OSHO Online Library   »   The Books   »   Zen: The Path of Paradox, Vol. 2
« < 3 4 5 6 7 > »
 

Chapter 3: And the Sky Abides

The third thing: compassion is intelligence but not intellect. When intelligence is freed of all forms, of all logical forms, when intelligence is freed from all argumentation, when intelligence is freed from the so-called rationality - because rationality is a confinement - when intelligence is freedom, it is compassion. A man of compassion is tremendously intelligent, but he is not an intellectual. He can see through and through, he has absolute vision, he has real eyes to see, nothing is hidden to him - but it is not guesswork. It is not through logic, it is not through inference, it is through clear eyesight.

Remember it: the man of compassion is not unintelligent, but he is non-intellectual. He is tremendous intelligence, he is the very embodiment of intelligence. He is pure radiance. He knows - but he does not think. What is the point of thinking when you know? You think only as a substitute. Because you don’t know, hence you think. Because you can’t know, hence you think. Thinking is a substitute process - it is a poor substitute, remember. When you can know, when you can see, who bothers to think?

The man of compassion knows; the intellectual thinks.

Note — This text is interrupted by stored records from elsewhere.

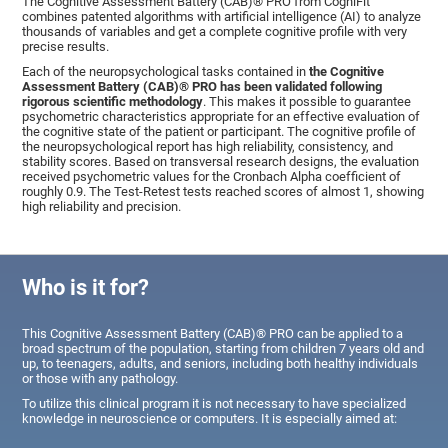
The Cognitive Assessment Battery (CAB)® PRO from CogniFit
combines patented algorithms with artificial intelligence (AI) to analyze
thousands of variables and get a complete cognitive profile with very
precise results.
Each of the neuropsychological tasks contained in
the Cognitive
Assessment Battery (CAB)® PRO has been validated following
rigorous scientific methodology
. This makes it possible to guarantee
psychometric characteristics appropriate for an effective evaluation of
the cognitive state of the patient or participant. The cognitive profile of
the neuropsychological report has high reliability, consistency, and
stability scores. Based on transversal research designs, the evaluation
received psychometric values for the Cronbach Alpha coefficient of
roughly 0.9. The Test-Retest tests reached scores of almost 1, showing
high reliability and precision.
Who is it for?
This Cognitive Assessment Battery (CAB)® PRO can be applied to a
broad spectrum of the population, starting from children 7 years old and
up, to teenagers, adults, and seniors, including both healthy individuals
or those with any pathology.
To utilize this clinical program it is not necessary to have specialized
knowledge in neuroscience or computers. It is especially aimed at: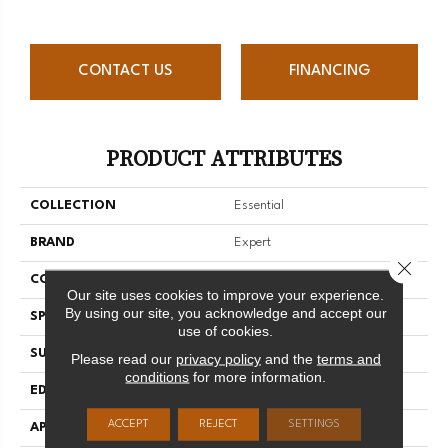
CONTACT US
FINANCING
PRODUCT ATTRIBUTES
COLLECTION
Essential
BRAND
Expert
Close 
CONSTRUCTION
Solid
Our site uses cookies to improve your experience.
By using our site, you acknowledge and accept our
SPECIES
Red Oak
use of cookies.
SURFACE TYPE
Smooth
Please read our
privacy policy
and the
terms and
conditions
for more information.
EDGE
Micro-V
ACCEPT
REJECT
SETTINGS
APPLICATION
Residential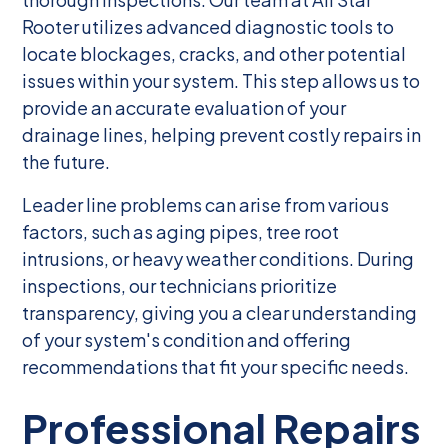
Rooter utilizes advanced diagnostic tools to
locate blockages, cracks, and other potential
issues within your system. This step allows us to
provide an accurate evaluation of your
drainage lines, helping prevent costly repairs in
the future.
Leader line problems can arise from various
factors, such as aging pipes, tree root
intrusions, or heavy weather conditions. During
inspections, our technicians prioritize
transparency, giving you a clear understanding
of your system's condition and offering
recommendations that fit your specific needs.
Professional Repairs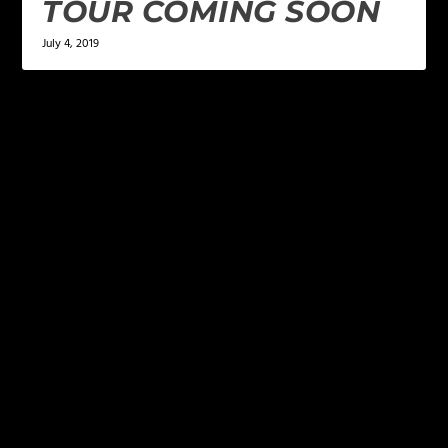
TOUR COMING SOON
July 4, 2019
LEAVE A REPLY
Your email address will not be published.
Required
fields are marked
*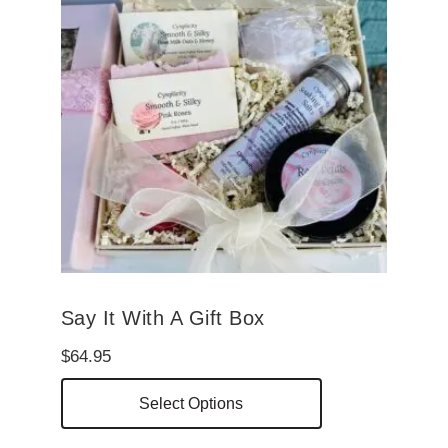
Say It With A Gift Box
$
64.95
This
Select Options
product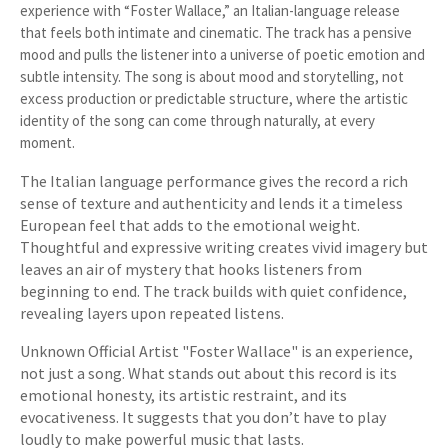
experience with “Foster Wallace,” an Italian-language release
that feels both intimate and cinematic. The track has a pensive
mood and pulls the listener into a universe of poetic emotion and
subtle intensity. The song is about mood and storytelling, not
excess production or predictable structure, where the artistic
identity of the song can come through naturally, at every
moment.
The Italian language performance gives the record a rich
sense of texture and authenticity and lends it a timeless
European feel that adds to the emotional weight.
Thoughtful and expressive writing creates vivid imagery but
leaves an air of mystery that hooks listeners from
beginning to end. The track builds with quiet confidence,
revealing layers upon repeated listens.
Unknown Official Artist "Foster Wallace" is an experience,
not just a song. What stands out about this record is its
emotional honesty, its artistic restraint, and its
evocativeness. It suggests that you don’t have to play
loudly to make powerful music that lasts.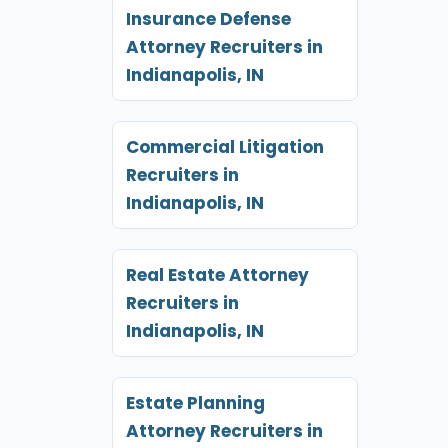
Insurance Defense
Attorney Recruiters in
Indianapolis, IN
Commercial Litigation
Recruiters in
Indianapolis, IN
Real Estate Attorney
Recruiters in
Indianapolis, IN
Estate Planning
Attorney Recruiters in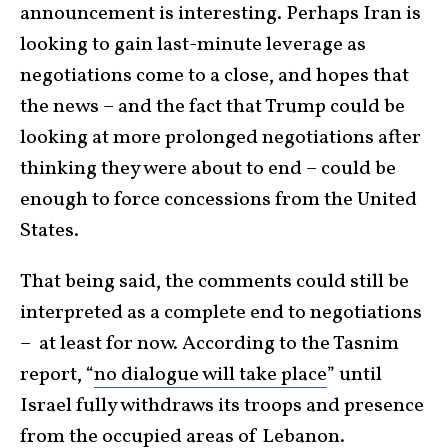
announcement is interesting. Perhaps Iran is
looking to gain last-minute leverage as
negotiations come to a close, and hopes that
the news – and the fact that Trump could be
looking at more prolonged negotiations after
thinking they were about to end – could be
enough to force concessions from the United
States.
That being said, the comments could still be
interpreted as a complete end to negotiations
– at least for now. According to the Tasnim
report, “
no dialogue will take place
” until
Israel fully withdraws its troops and presence
from the occupied areas of
Lebanon
.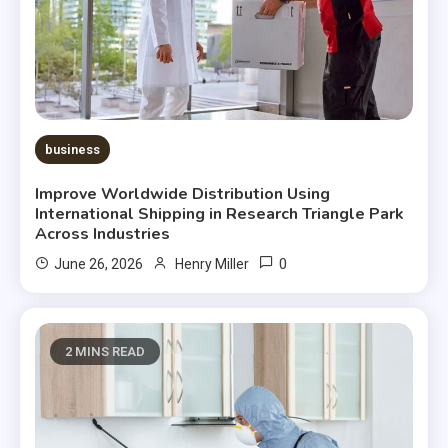
business
Improve Worldwide Distribution Using
International Shipping in Research Triangle Park
Across Industries
0
June 26, 2026
Henry Miller
2 MINS READ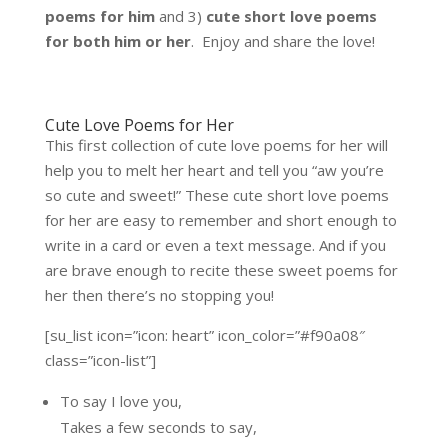
poems for him
and 3)
cute short love poems
for both him or her
. Enjoy and share the love!
Cute Love Poems for Her
This first collection of cute love poems for her will
help you to melt her heart and tell you “aw you’re
so cute and sweet!” These cute short love poems
for her are easy to remember and short enough to
write in a card or even a text message. And if you
are brave enough to recite these sweet poems for
her then there’s no stopping you!
[su_list icon=”icon: heart” icon_color=”#f90a08″
class=”icon-list”]
To say I love you,
Takes a few seconds to say,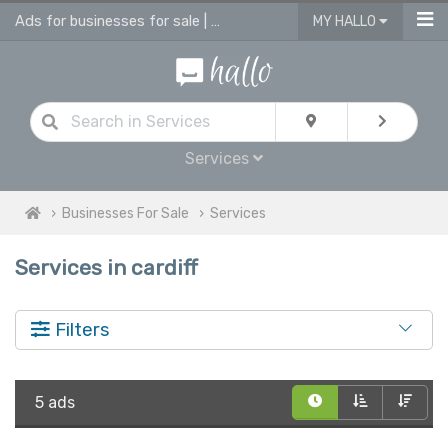
Ads for businesses for sale | advertise business in services for sale
MY HALLO
Services
Businesses For Sale
Services
Services in cardiff
Filters
5 ads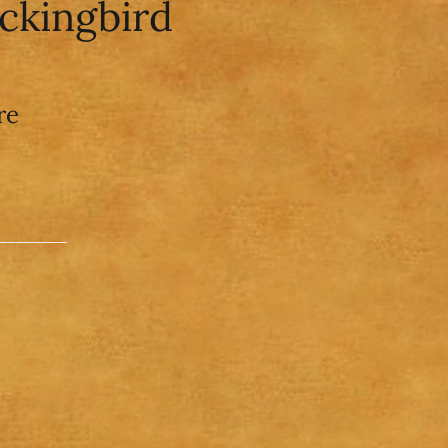
ockingbird
re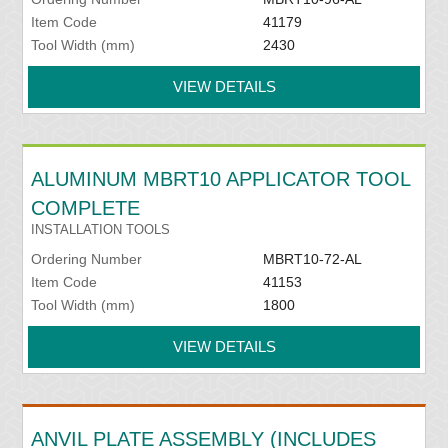
Item Code
41179
Tool Width (mm)
2430
VIEW DETAILS
ALUMINUM MBRT10 APPLICATOR TOOL
COMPLETE
INSTALLATION TOOLS
Ordering Number
MBRT10-72-AL
Item Code
41153
Tool Width (mm)
1800
VIEW DETAILS
ANVIL PLATE ASSEMBLY (INCLUDES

The intellectual is a thinker and the man of compassion is a nonthinker, non-intellectual. Intelligence he has, tremendous intelligence he has, but his intelligence does not function through the pattern of intellect. The intelligence functions intuitively.

And the fourth thing: compassion is not feeling - because feeling has many things in it which are not in compassion at all. Feeling has sentimentality, emotionality - those things don’t exist in compassion. The man of compassion feels, but without any emotion. He feels, but there is no sentimentality. He will do whatsoever is needed, yet he remains untouched by it. This has to be understood very deeply. And once you understand compassion, you have understood what a buddha is.

Somebody is suffering: the man of feeling will start crying. Crying is not going to help. Somebody’s house is on fire: the man of feeling will shout and cry and beat his chest. That is not going to help. The man of compassion will start moving - he will not cry, that is pointless. Tears don’t help. Tears cannot put the fire off, tears cannot become the medicine for the suffering, tears cannot help a drowning man.

A man is drowning and you are standing on the bank and crying and weeping - and crying and weeping really hard. You are a man of feeling, certainly, but not a man of compassion. The man of compassion acts. The man of compassion immediately jumps into action. His action is immediate; he does not waver for a single moment. His action is instant - the moment something arises in his vision he immediately translates it into action. Not that he exactly translates - it is translated. His understanding and his action are two aspects of the same phenomenon, they are not two separate things. One side of it is called understanding, the other side of it is called the act.

That’s why I say a religious man is by his very nature involved, committed - committed to life, committed to God. He will not cry and weep. The man of feeling sometimes appears as if he is the man of compassion. Don’t be misguided - the man of feeling is of no use. In fact he will create more mess. He will not be of any help, he will create more confusion. He will delay things rather than being a help.

« < 3 4 5 6 7 > »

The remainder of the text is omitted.